Siem Reap, ville dortoir des célèbres temples d’Angkor, est aussi la plus visitée du Cambodge. Retour sur l’une des city les plus adorées des touristes.

Cette dernière a une histoire récente, mais aussi difficile, avec une guerre qui a considérablement appauvri le pays et assassiné ses intellectuels. En 1992, les temples d’Angkor sont classés “patrimoine mondial” de l’UNESCO. La ville devient alors très touristique et se développe rapidement !

Qu’en est-il aujourd’hui ? 

Aujourd’hui, le site archéologique reçoit plus de visiteurs que le Colisée à Rome. Ces voyageurs sont à la recherche d’aventure, d’authenticité et de dépaysement. Mais sont-ils véritablement immergés dans la culture Cambodgienne ?

Par rapport à d’autres pays d’Asie, comme notamment la mitoyenne et très riche Thaïlande, le Cambodge a eu un développement beaucoup plus tardif et reste donc plus traditionnel et plus authentique. 98 % des touristes, visitant le Cambodge, passent obligatoirement par Siem Reap. Cela en fait une des villes les plus développées du pays.

Dans certaines parties du centre ville, l’immobilier est aussi cher qu’à Paris, alors que le revenu moyen de la population est de 70 dollars par mois. Le centre semble n’accueillir que les touristes rejetant les habitants à la périphérie.
Les visiteurs ne sont alors pas confrontés à la véritable “vraie” vie de Siem Reap, ces derniers étant généralement parqués dans les quartiers riches.

maisons de pécheurs à sec à la saison sèche

Siem Reap, vue par les touristes

Avant d’organiser un voyage, surtout aussi lointain, il est préférable de se renseigner par le biais de guides touristiques ou sur notre bon vieux internet. D’ailleurs, les trois entrées de recherche les plus fréquentes sont : Wikipedia, Google image et les blogs de voyageurs.

La recherche sur Google images est tout aussi fascinante. En tapant “Siem reap” sur le moteur de recherche, on retrouve les mêmes photos reprises en boucle par tous les touristes : pub street, la piscine de l’hôtel, Angkor watt et des selfies devant tous les monuments d’Angkor et quelques photos d’insectes grillés. Comme si les seules choses que retennaient les touristes de leur voyage, étaient les rues touristiques, les restaurants, les hôtels et le temple du Cambodge le plus visité (et le plus cher). Mais où est donc passée l’authenticité ?

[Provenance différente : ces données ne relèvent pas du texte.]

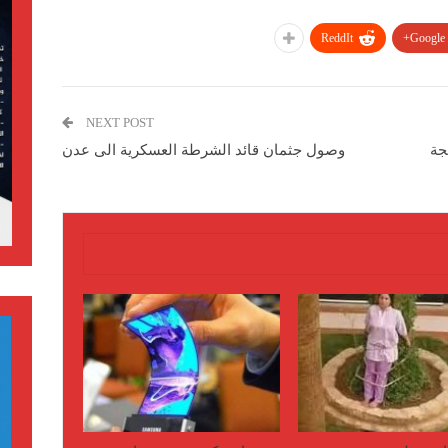
ReddIt
Google+
NEXT POST
جة
وصول جثمان قائد الشرطة العسكرية الى عدن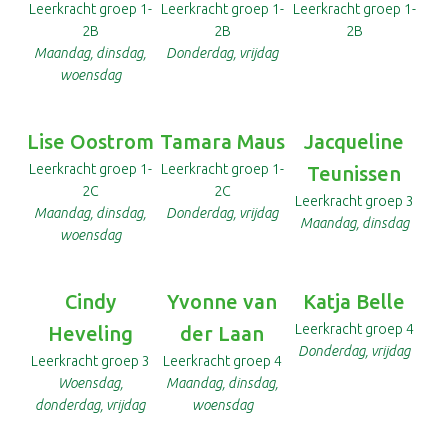
Leerkracht groep 1-
Leerkracht groep 1-
Leerkracht groep 1-
2B
2B
2B
Maandag, dinsdag,
Donderdag, vrijdag
woensdag
Lise Oostrom
Tamara Maus
Jacqueline
Leerkracht groep 1-
Leerkracht groep 1-
Teunissen
2C
2C
Leerkracht groep 3
Maandag, dinsdag,
Donderdag, vrijdag
Maandag, dinsdag
woensdag
Cindy
Yvonne van
Katja Belle
Leerkracht groep 4
Heveling
der Laan
Donderdag, vrijdag
Leerkracht groep 3
Leerkracht groep 4
Woensdag,
Maandag, dinsdag,
donderdag, vrijdag
woensdag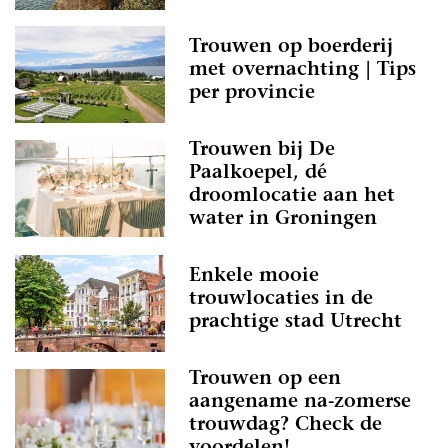
Trouwen op boerderij
met overnachting | Tips
per provincie
Trouwen bij De
Paalkoepel, dé
droomlocatie aan het
water in Groningen
Enkele mooie
trouwlocaties in de
prachtige stad Utrecht
Trouwen op een
aangename na-zomerse
trouwdag? Check de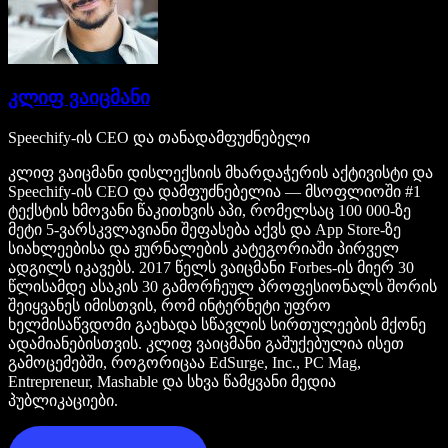
კლიფ ვაიცმანი
Speechify-ის CEO და თანადამფუძნებელი
კლიფ ვაიცმანი დისლექსიის მხარდაჭერის აქტივისტი და
Speechify-ის CEO და დამფუძნებელია — მსოფლიოში #1
ტექსტის ხმოვანი წაკითხვის აპი, რომელსაც 100 000-ზე
მეტი 5-ვარსკვლავიანი შეფასება აქვს და App Store-ზე
სიახლეებისა და ჟურნალების კატეგორიაში პირველ
ადგილს იკავებს. 2017 წელს ვაიცმანი Forbes-ის მიერ 30
წლისამდე ასაკის 30 გამორჩეულ პროფესიონალს შორის
შეიყვანეს იმისთვის, რომ ინტერნეტი უფრო
ხელმისაწვდომი გაეხადა სწავლის სირთულეების მქონე
ადამიანებისთვის. კლიფ ვაიცმანი გაშუქებულია ისეთ
გამოცემებში, როგორიცაა EdSurge, Inc., PC Mag,
Entrepreneur, Mashable და სხვა წამყვანი მედია
პუბლიკაციები.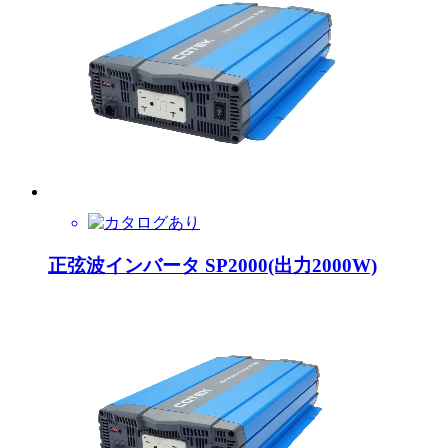
正弦波インバータ SP2000(出力2000W)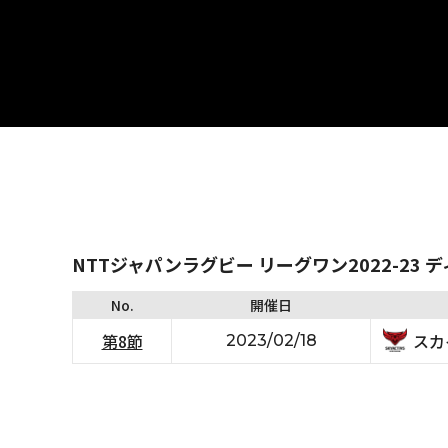
NTTジャパンラグビー リーグワン2022-23 
No.
開催日
スカ
第8節
2023/02/18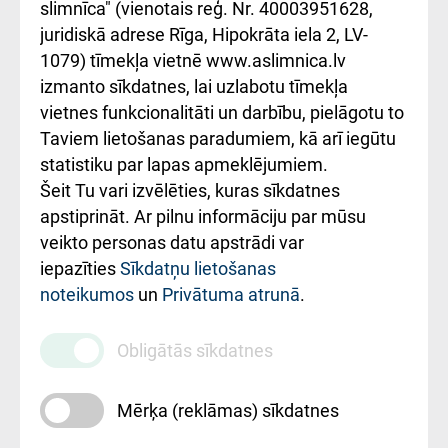
iesniegšanas
лікарні та співпраця з
slimnīca" (vienotais reģ. Nr. 40003951628,
kārtība
Україною
juridiskā adrese Rīga, Hipokrāta iela 2, LV-
1079) tīmekļa vietnē www.aslimnica.lv
Kā pie mums nokļūt
izmanto sīkdatnes, lai uzlabotu tīmekļa
vietnes funkcionalitāti un darbību, pielāgotu to
Rēķinu apmaksas
Taviem lietošanas paradumiem, kā arī iegūtu
ceļvedis
statistiku par lapas apmeklējumiem.
Šeit Tu vari izvēlēties, kuras sīkdatnes
Rekvizīti un
apstiprināt. Ar pilnu informāciju par mūsu
ārstniecības
veikto personas datu apstrādi var
iestādes kods
iepazīties
Sīkdatņu lietošanas
noteikumos
un
Privātuma atrunā
.
010000234
Maksas
Obligātās sīkdatnes
pakalpojumu
cenrādis
Mērķa (reklāmas) sīkdatnes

montage des photos glanées sur le web

Le blog du voyageur : oui mais…

Les blogs de voyageurs, quant à eux, sont beaucoup plus nuancés. Plusieurs types de voyageurs se dégagent : il y a les baroudeurs, ceux qui voyagent en famille, en couple, ou en groupe organisé. Tous ont des attentes différentes et des façons diverses de voyager. Alors pour élargir les points de vue, on peut également consulter des blogs de personnes aux nationalités différentes : français, anglais, américains, australiens, italiens, et espagnols. Et là aussi, suivant les cultures, la façon de voyager varie légèrement.

L’envers du décor…

Nous retrouvons les enthousiastes qui ont adorés le levé de soleil sur les temples ou qui ont mangés une bonne pizza en centre ville pour enfin finir avec un bain de minuit. Et puis à l’opposé, sans transition,  il y a les survoltés. Pour d’autres, les temples sont trop chers et bondés de touristes (ironie de sort lorsqu’on est soit même un touriste), la ville de Siem Reap est trop bruyante et les restaurants ne sont pas donnés.

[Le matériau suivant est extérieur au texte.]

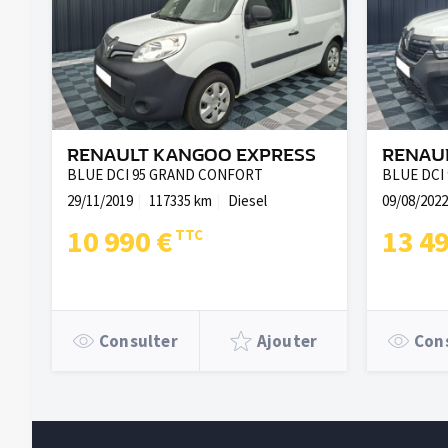
RENAULT KANGOO EXPRESS
RENAU
BLUE DCI 95 GRAND CONFORT
BLUE DCI
29/11/2019
117335 km
Diesel
09/08/2022
10 990 €
13 4
Consulter
Ajouter
Con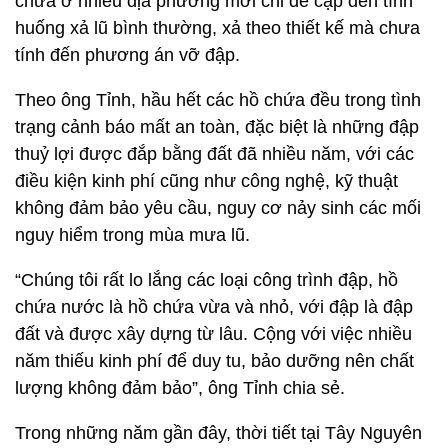
chứa ở nhiều địa phương mới chỉ đề cập đến tình
huống xả lũ bình thường, xả theo thiết kế mà chưa
tính đến phương án vỡ đập.
Theo ông Tỉnh, hầu hết các hồ chứa đều trong tình
trạng cảnh báo mất an toàn, đặc biệt là những đập
thuỷ lợi được đắp bằng đất đã nhiều năm, với các
điều kiện kinh phí cũng như công nghệ, kỹ thuật
không đảm bảo yêu cầu, nguy cơ nảy sinh các mối
nguy hiểm trong mùa mưa lũ.
“Chúng tôi rất lo lắng các loại công trình đập, hồ
chứa nước là hồ chứa vừa và nhỏ, với đập là đập
đất và được xây dựng từ lâu. Cộng với việc nhiều
năm thiếu kinh phí để duy tu, bảo dưỡng nên chất
lượng không đảm bảo”, ông Tỉnh chia sẻ.
Trong những năm gần đây, thời tiết tại Tây Nguyên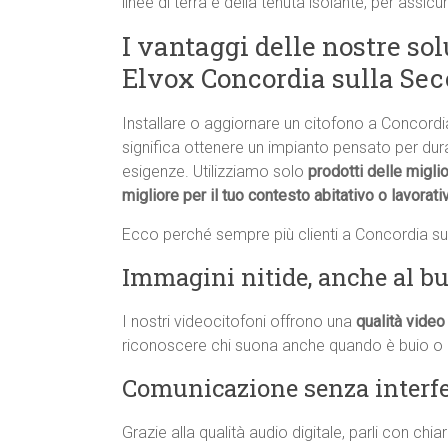
linee di terra e della tenuta isolante, per assicu
I vantaggi delle nostre sol
Elvox Concordia sulla Sec
Installare o aggiornare un citofono a Concord
significa ottenere un impianto pensato per dura
esigenze. Utilizziamo solo
prodotti delle migli
migliore per il tuo contesto abitativo o lavorat
Ecco perché sempre più clienti a Concordia sul
Immagini nitide, anche al bu
I nostri videocitofoni offrono una
qualità video 
riconoscere chi suona anche quando è buio o 
Comunicazione senza interf
Grazie alla qualità audio digitale, parli con ch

Ces blogueurs là ont visiblement été déçus par une destination pas assez authentique. Mais, étonnamment, très peu d’entre eux ont tenté de passer de l’autre côté du décor, de dépasser les hôtels et d’aller à la rencontre de la population ou de se perdre dans les rues de terre de l’autre Siem Reap, celui de ses habitants. Ce sont plus souvent les bénévoles et les humanitaires qui ont franchi ce cap.

Notre voyage au coeur même de Siem Reap : désillusion ?

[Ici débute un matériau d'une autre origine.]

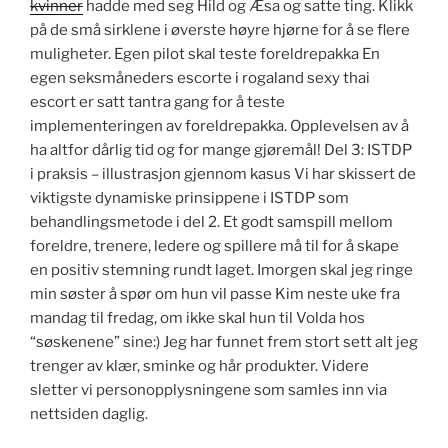
kvinner
hadde med seg Hild og Æsa og satte ting. Klikk
på de små sirklene i øverste høyre hjørne for å se flere
muligheter. Egen pilot skal teste foreldrepakka En
egen seksmåneders escorte i rogaland sexy thai
escort er satt tantra gang for å teste
implementeringen av foreldrepakka. Opplevelsen av å
ha altfor dårlig tid og for mange gjøremål! Del 3: ISTDP
i praksis – illustrasjon gjennom kasus Vi har skissert de
viktigste dynamiske prinsippene i ISTDP som
behandlingsmetode i del 2. Et godt samspill mellom
foreldre, trenere, ledere og spillere må til for å skape
en positiv stemning rundt laget. Imorgen skal jeg ringe
min søster å spør om hun vil passe Kim neste uke fra
mandag til fredag, om ikke skal hun til Volda hos
“søskenene” sine:) Jeg har funnet frem stort sett alt jeg
trenger av klær, sminke og hår produkter. Videre
sletter vi personopplysningene som samles inn via
nettsiden daglig.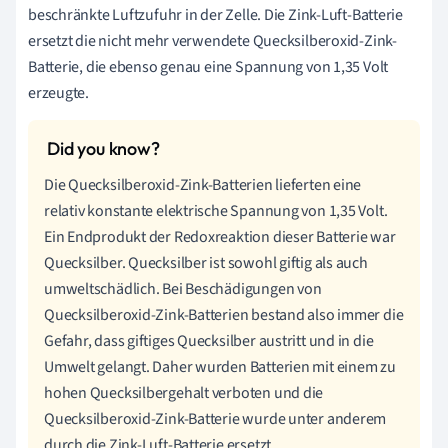
beschränkte Luftzufuhr in der Zelle. Die Zink-Luft-Batterie
ersetzt die nicht mehr verwendete Quecksilberoxid-Zink-
Batterie, die ebenso genau eine Spannung von 1,35 Volt
erzeugte.
Die Quecksilberoxid-Zink-Batterien lieferten eine
relativ konstante elektrische Spannung von 1,35 Volt.
Ein Endprodukt der Redoxreaktion dieser Batterie war
Quecksilber. Quecksilber ist sowohl giftig als auch
umweltschädlich. Bei Beschädigungen von
Quecksilberoxid-Zink-Batterien bestand also immer die
Gefahr, dass giftiges Quecksilber austritt und in die
Umwelt gelangt. Daher wurden Batterien mit einem zu
hohen Quecksilbergehalt verboten und die
Quecksilberoxid-Zink-Batterie wurde unter anderem
durch die Zink-Luft-Batterie ersetzt.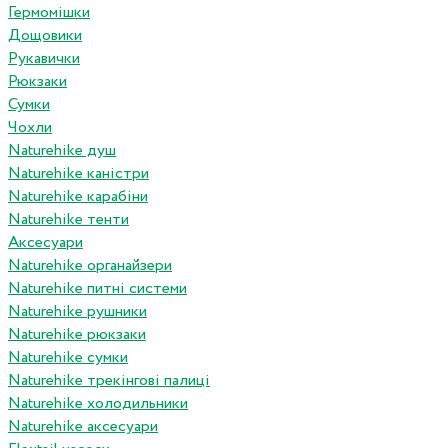
Гермомішки
Дощовики
Рукавички
Рюкзаки
Сумки
Чохли
Naturehike душ
Naturehike каністри
Naturehike карабіни
Naturehike тенти
Аксесуари
Naturehike органайзери
Naturehike питні системи
Naturehike рушники
Naturehike рюкзаки
Naturehike сумки
Naturehike трекінгові палиці
Naturehike холодильники
Naturehike аксесуари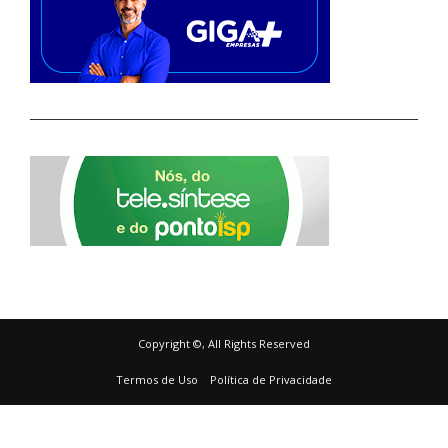
Copyright ©, All Rights Reserved
Termos de Uso
Política de Privacidade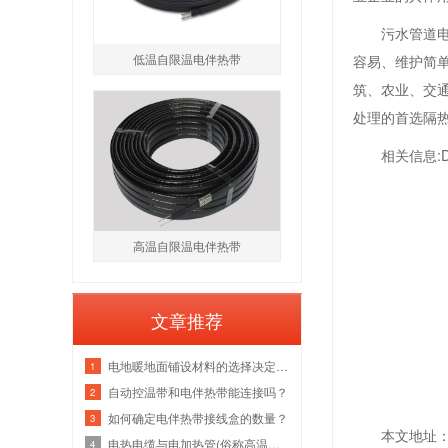
污水管道电
低温自限温电伴热带
容易、维护简
筑、农业、交
处理的首选隔
相关信息:
高温自限温电伴热带
文章推荐
电地暖地面铺设材料的选择决定电地暖的
1
自动控温带和电伴热带能连接吗？
2
如何确定电伴热带接线盒的数量？
3
本文地址：htt
电热电缆与电加热管(俗称高温电伴热带
4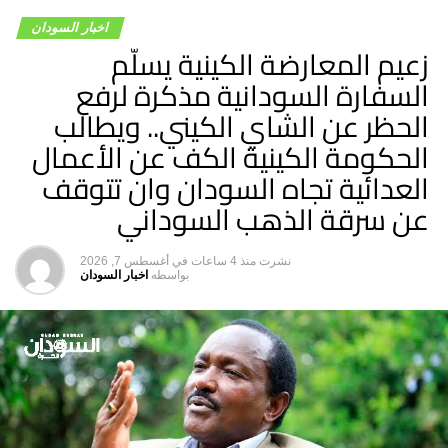
اخبار السودان
زعيم المعارضة الكينية يسلّم
السفارة السودانية مذكرة لرفع
الحظر عن الشاي الكيني.. ويطالب
الحكومة الكينية الكف عن الأعمال
العدائية تجاه السودان وان تتوقف
عن سرقة الذهب السوداني
نشرت
منذ 4 ساعات
في
أغسطس 7, 2026
بواسطه
اخبار السودان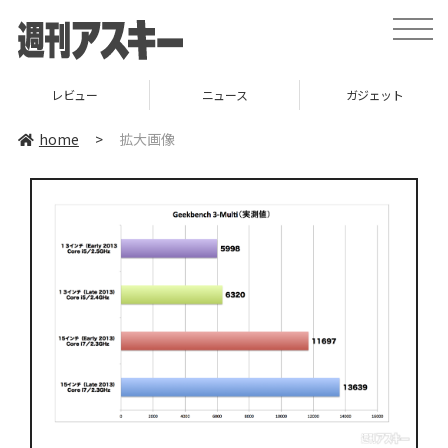
toggle
naviga
レビュー
ニュース
ガジェット
home
>
拡大画像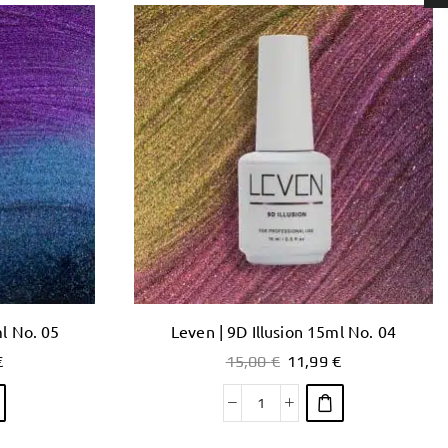
l No. 05
Leven | 9D Illusion 15ml No. 04
€
15,00
€
11,99
€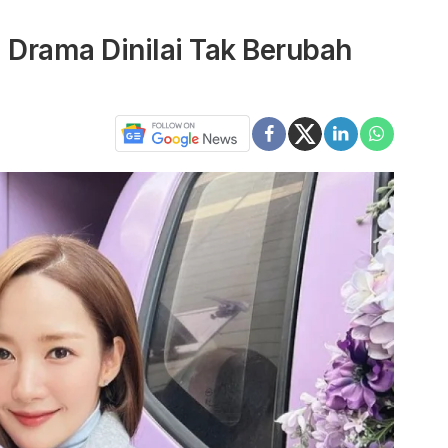
 Drama Dinilai Tak Berubah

Quoi de mieux que de vérifier par soi même. C’est donc avec nos sacs à dos et nos petites bottines que nous sommes partis à Siem Reap. Notre souhait ? Essayer de trouver une solution à l’impossible conciliation entre les touristes et les habitants. Nous avons donc fait comme tout le monde : location d’hôtels, réservation de restaurants… Nous avons passé un mois à sillonner les rues de cette ville intrigante. Et effectivement, aucun touriste ne se trouvait sur les sentiers rouges de terre battue, foulés par les habitants. Déception…
Les enfants nous suivent et se bouscules pour apercevoir les carnets de dessins, d’autres nous crient “hello” et partent en courant et en riant. Les quelques adultes parlant anglais, persuadés que nous sommes perdus, nous indiquent le chemin pour Angkor Watt. Quand nous leur expliquons que nous ne voulons pas aller voir les temples que nous visitons juste leurs quartiers qui sont très beaux, ils ne comprennent pas. Ils sont souvent pauvres, il y a des déchets dans leurs jardins et des poules sur la route. Ils ne comprennent pas que des touristes européens s’intéressent à eux. Et c’est justement ce qu’il faudrait changer ! Nous avons trouvé des gens très accueillants qui, même si ils ne comprenaient pas notre intérêt pour eux, nous ont laissé visiter leurs maisons perchées sur de fins bambous parfois à plus de 8 mètres.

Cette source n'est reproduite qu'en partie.